See also "The Complete Angler" by Donavan Hall (@theangler)

Wednesday, August 10, 2016

Once in a lifetime (at least)

Earlier this year I listened to a podcast interview (Doctor Who: The Writers’ Room) with writer Paul Cornell and he mentioned that he had at one point gone back to the beginning of the Doctor Who and watched all the existing episodes in order up to the present.  Then he said, “It’s a slow march that every true Doctor Who fan has to do at least once in their lifetime.”


What Paul Cornell said planted the seed of an idea for a project in my brain.  Why not spend this gap year (2016) traveling with the Doctor on all his adventures from the very beginning?  But, being a literary type and a reader, I thought why not read all of Doctor Who from the beginning.  After all I have all the Target novelizations and several others that fill the gaps in that range.  I could read every single Doctor Who story (in order) including all the missing episodes since novelizations of the missing stories exist.

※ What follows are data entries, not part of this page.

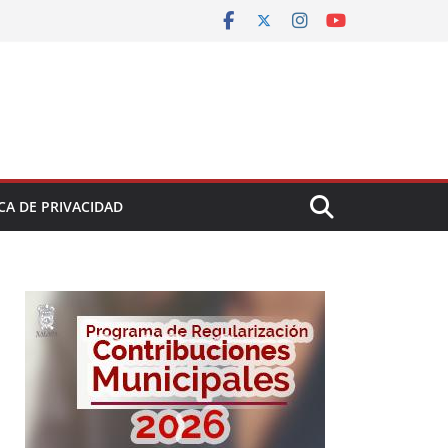
CA DE PRIVACIDAD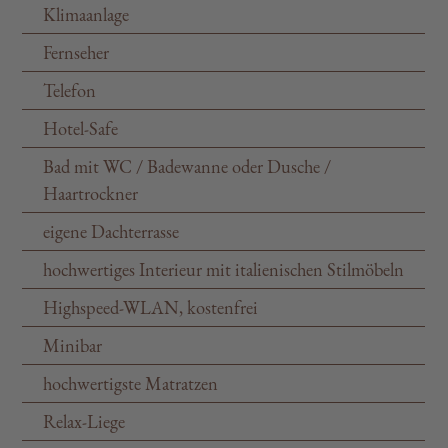
Klimaanlage
Fernseher
Telefon
Hotel-Safe
Bad mit WC / Badewanne oder Dusche /
Haartrockner
eigene Dachterrasse
hochwertiges Interieur mit italienischen Stilmöbeln
Highspeed-WLAN, kostenfrei
Minibar
hochwertigste Matratzen
Relax-Liege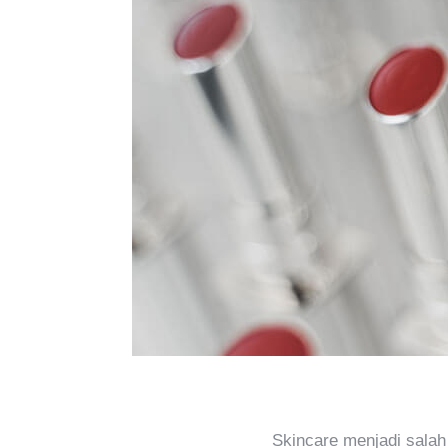
Skincare menjadi salah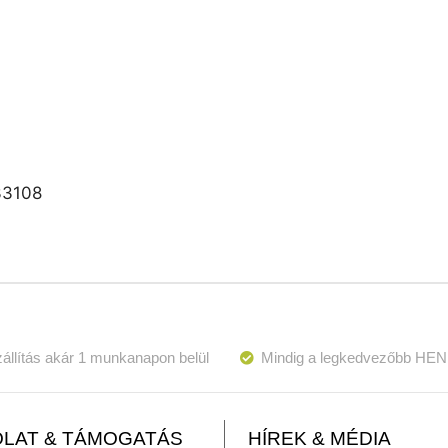
33108
állítás akár 1 munkanapon belül
Mindig a legkedvezőbb HEN
LAT & TÁMOGATÁS
HÍREK & MÉDIA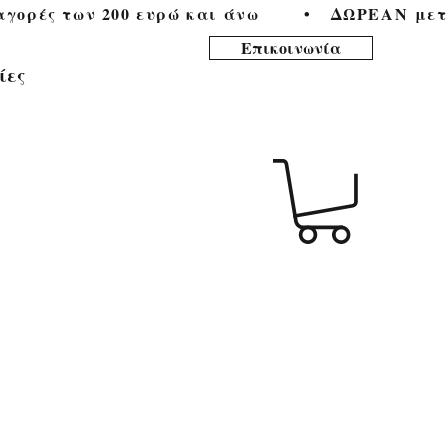
ορές των 200 ευρώ και άνω        •   
Επικοινωνία
ίες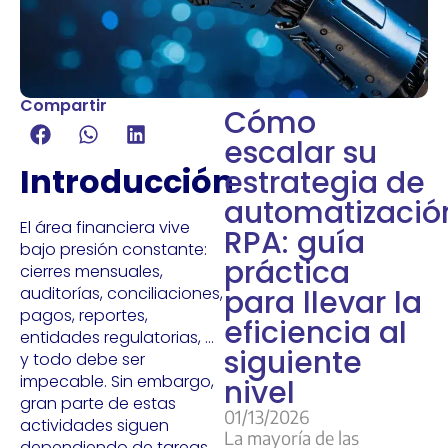
Compartir
Cómo
escalar su
Introducción
estrategia de
automatizació
El área financiera vive
RPA: guía
bajo presión constante:
práctica
cierres mensuales,
auditorías, conciliaciones,
para llevar la
pagos, reportes,
eficiencia al
entidades regulatorias, …
siguiente
y todo debe ser
impecable. Sin embargo,
nivel
gran parte de estas
01/13/2026
actividades siguen
La mayoría de las
dependiendo de tareas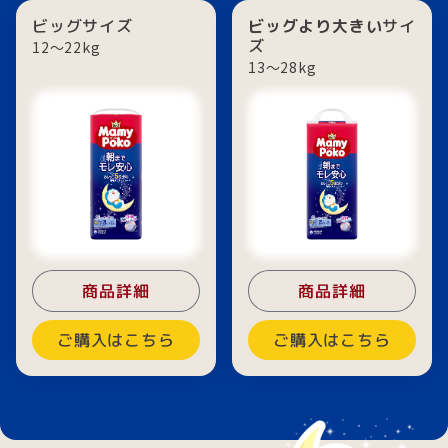
ビッグサイズ
ビッグより大きい
サイ
ズ
12〜22kg
13〜28kg
商品詳細
商品詳細
ご購入はこちら
ご購入はこちら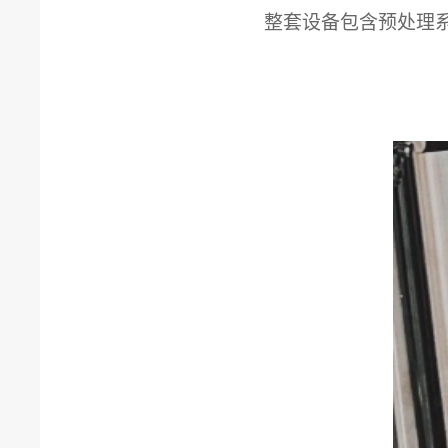
整套设备包含预处理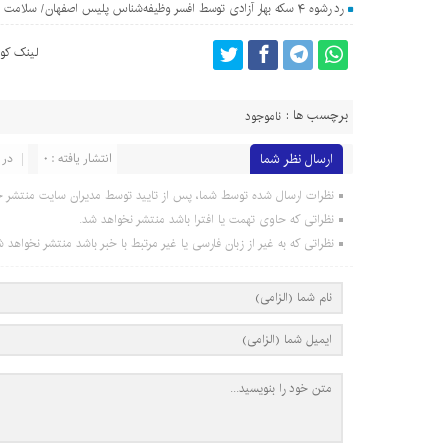
رد رشوه ۴ سکه بهار آزادی توسط افسر وظیفه‌شناس پلیس اصفهان/ سلامت اداری معامله‌پذیر نیست
لینک کوت
برچسب ها :
ناموجود
ارسال نظر شما
انتشار یافته : 0
در 
نظرات ارسال شده توسط شما، پس از تایید توسط مدیران سایت منتشر خ
نظراتی که حاوی تهمت یا افترا باشد منتشر نخواهد شد.
نظراتی که به غیر از زبان فارسی یا غیر مرتبط با خبر باشد منتشر نخواهد ش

Once I began (re)reading the Doctor Who novelizations (for the first time in twenty-five years), I thought it might be fun to keep a record, a public diary of my journey through the entire written history of Doctor Who.  But this diary had to be more than just thoughts, observations, reactions, and reviews of the novelizations, there should be more to my commentary than that if it was to interest other people.  What if I approached this reading project as a proper study of the writing process?  After all, these were the stories which inspired me to become a writer in the first place.  Why did these stories appeal to me?  Why did they so stimulate my imagination?  How had they informed my understanding of what a proper story was?

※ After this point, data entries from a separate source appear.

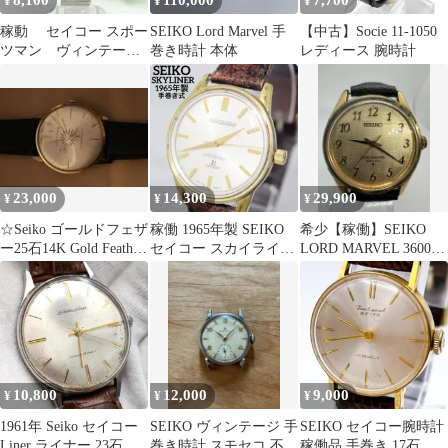
8,100
110,000
7,700
¥
¥
¥
稼動 セイコー スポー
SEIKO Lord Marvel 手
【中古】Socie 11-1050
ツマン ヴィンテージ
巻き時計 本体
レディース 腕時計
17石 手巻き デイト
23,000
14,300
29,900
¥
¥
¥
☆Seiko ゴールドフェザ
稼働 1965年製 SEIKO
希少【稼働】SEIKO
ー25石14K Gold Feather
セイコー スカイライナ
LORD MARVEL 36000
稼働品☆
ー 手巻き式 21石
手巻き W178
10,800
12,000
9,000
¥
¥
¥
1961年 Seiko セイコー
SEIKO ヴィンテージ 手
SEIKO セイコー腕時計
Liner ライナー 23石
巻き時計 スモセコ 不動
稼働品 手巻き 17石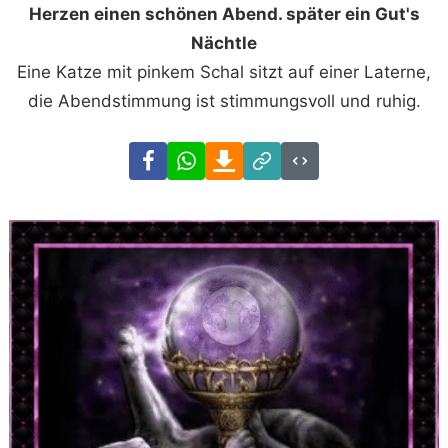
Herzen einen schönen Abend. später ein Gut's
Nächtle
Eine Katze mit pinkem Schal sitzt auf einer Laterne,
die Abendstimmung ist stimmungsvoll und ruhig.
Facebook
WhatsApp
Download
Link
Code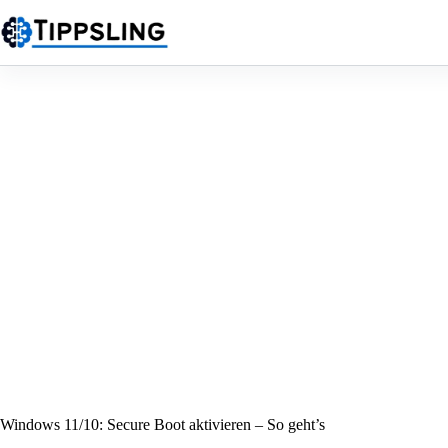
Zum
Inhalt
springen
Windows 11/10: Secure Boot aktivieren – So geht’s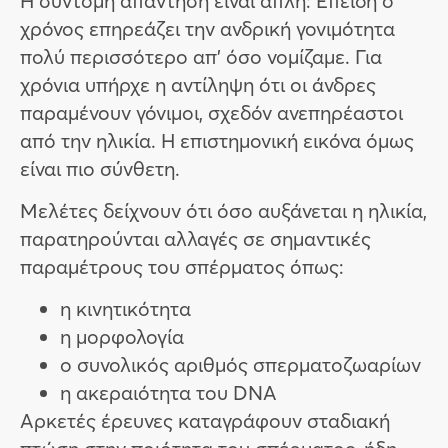
Η σύντομη απάντηση είναι απλή: Επειδή ο
χρόνος επηρεάζει την ανδρική γονιμότητα
πολύ περισσότερο απ’ όσο νομίζαμε. Για
χρόνια υπήρχε η αντίληψη ότι οι άνδρες
παραμένουν γόνιμοι, σχεδόν ανεπηρέαστοι
από την ηλικία. Η επιστημονική εικόνα όμως
είναι πιο σύνθετη.
Μελέτες δείχνουν ότι όσο αυξάνεται η ηλικία,
παρατηρούνται αλλαγές σε σημαντικές
παραμέτρους του σπέρματος όπως:
η κινητικότητα
η μορφολογία
ο συνολικός αριθμός σπερματοζωαρίων
η ακεραιότητα του DNA
Αρκετές έρευνες καταγράφουν σταδιακή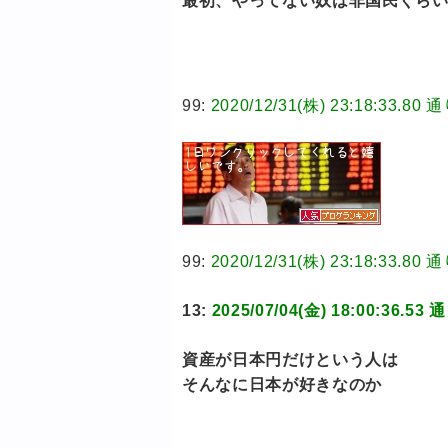
最初、やってない奴は非国民ぐら
99:
2020/12/31(株) 23:18:3
99:
2020/12/31(株) 23:18:3
13:
2025/07/04(金) 18:00:3
資産が日本円だけという人は
そんなに日本が好きなのか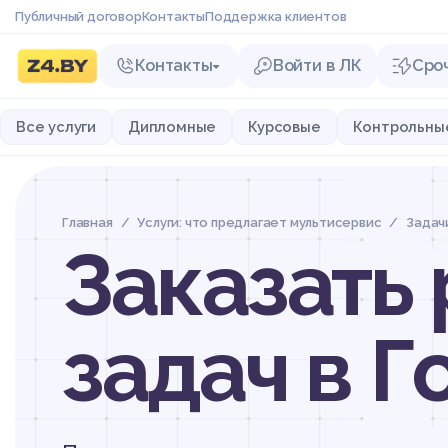
Публичный договор
Контакты
Поддержка клиентов
Контакты
Войти в ЛК
Сро
Все услуги
Дипломные
Курсовые
Контрольны
Главная
Услуги: что предлагает мультисервис
Задач
Заказать
задач в Г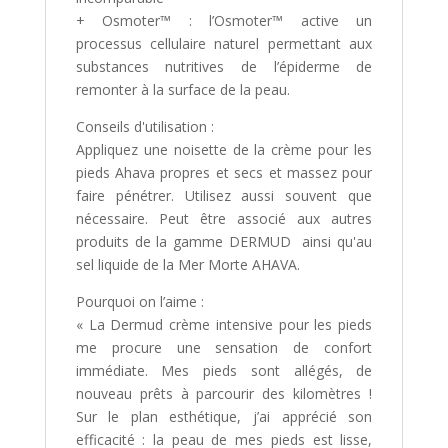
+ Osmoter™ : l’Osmoter™ active un
processus cellulaire naturel permettant aux
substances nutritives de l’épiderme de
remonter à la surface de la peau.
Conseils d'utilisation :
Appliquez une noisette de la crème pour les
pieds Ahava propres et secs et massez pour
faire pénétrer. Utilisez aussi souvent que
nécessaire. Peut être associé aux autres
produits de la gamme DERMUD ainsi qu'au
sel liquide de la Mer Morte AHAVA.
Pourquoi on l’aime :
« La Dermud crème intensive pour les pieds
me procure une sensation de confort
immédiate. Mes pieds sont allégés, de
nouveau prêts à parcourir des kilomètres !
Sur le plan esthétique, j’ai apprécié son
efficacité : la peau de mes pieds est lisse,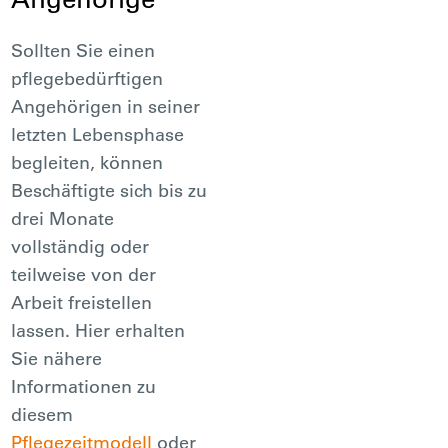
Sollten Sie einen
pflegebedürftigen
Angehörigen in seiner
letzten Lebensphase
begleiten, können
Beschäftigte sich bis zu
drei Monate
vollständig oder
teilweise von der
Arbeit freistellen
lassen. Hier erhalten
Sie nähere
Informationen zu
diesem
Pflegezeitmodell
oder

Even though I’ve been writing for years and have written a stack of books, I’d never actually done a systematic study of how to plot or structure a story.  Mostly, I’ve written by instinct, going with what feels right.  While this artistic approach has worked, it couldn’t hurt to conduct a self-study course on the analytic approach, on how to write, using Doctor Who as a primary text.

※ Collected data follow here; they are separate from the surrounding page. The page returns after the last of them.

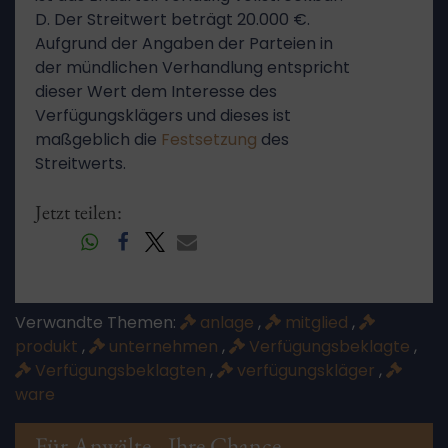
D. Der Streitwert beträgt 20.000 €.
Aufgrund der Angaben der Parteien in
der mündlichen Verhandlung entspricht
dieser Wert dem Interesse des
Verfügungsklägers und dieses ist
maßgeblich die
Festsetzung
des
Streitwerts.
Jetzt teilen:
Verwandte Themen:
anlage
,
mitglied
,
produkt
,
unternehmen
,
Verfügungsbeklagte
,
Verfügungsbeklagten
,
verfügungskläger
,
ware
Für Anwälte - Ihre Chance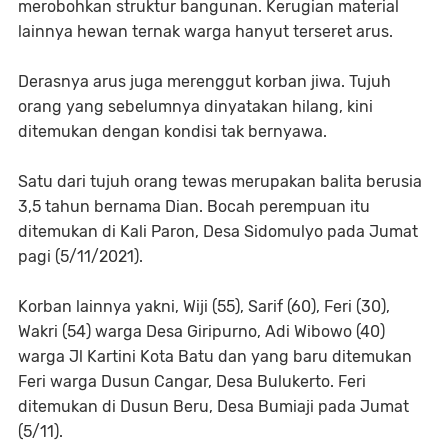
merobohkan struktur bangunan. Kerugian material
lainnya hewan ternak warga hanyut terseret arus.
Derasnya arus juga merenggut korban jiwa. Tujuh
orang yang sebelumnya dinyatakan hilang, kini
ditemukan dengan kondisi tak bernyawa.
Satu dari tujuh orang tewas merupakan balita berusia
3,5 tahun bernama Dian. Bocah perempuan itu
ditemukan di Kali Paron, Desa Sidomulyo pada Jumat
pagi (5/11/2021).
Korban lainnya yakni, Wiji (55), Sarif (60), Feri (30),
Wakri (54) warga Desa Giripurno, Adi Wibowo (40)
warga Jl Kartini Kota Batu dan yang baru ditemukan
Feri warga Dusun Cangar, Desa Bulukerto. Feri
ditemukan di Dusun Beru, Desa Bumiaji pada Jumat
(5/11).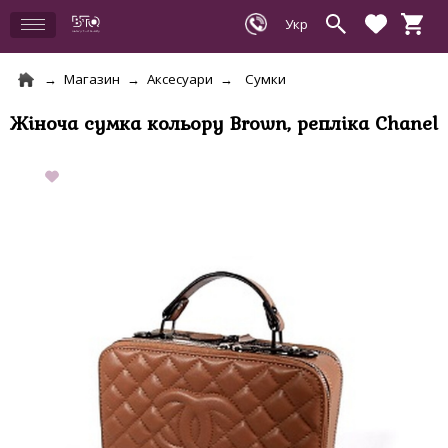
Магазин
Аксесуари
Сумки
Жіноча сумка кольору Brown, репліка Chanel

In the coming weeks (years? it’s more than 160 books after all) my plan is not only to keep a record of Doctor Who’s unfolding text, but to make use of this diverse body of work as a source for developing an understanding of what makes a story good, engaging, and compelling.  Of course, many of the stories in Doctor Who do not work.  Rather than being a drawback, the fact that this body of text contains flawed works provides the student writer with examples of what not to do.  I read somewhere that Roberto Bolaño enjoyed reading flawed works because it provided him an opportunity to see narrative problems and to pose solutions.  The student who only studies the great works does not have the opportunity to see how to improve a work.  So along the way, as I (we?) develop a theory of story based on Doctor Who, I’ll be providing some alternate versions of certain stories, versions which correct the flaws in the originals.